What is expected. Transcribe the following records exactly, images excluded.

Extracted entries.

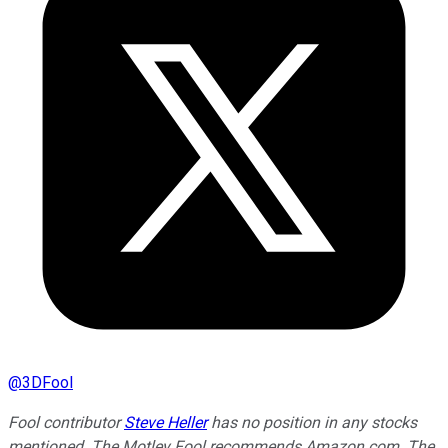
@
3DFool
Fool contributor
Steve Heller
has no position in any stocks
mentioned. The Motley Fool recommends Amazon.com. The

Task response.
@
3DFool
Fool contributor
Steve Heller
has no position in any stocks
mentioned. The Motley Fool recommends Amazon.com. The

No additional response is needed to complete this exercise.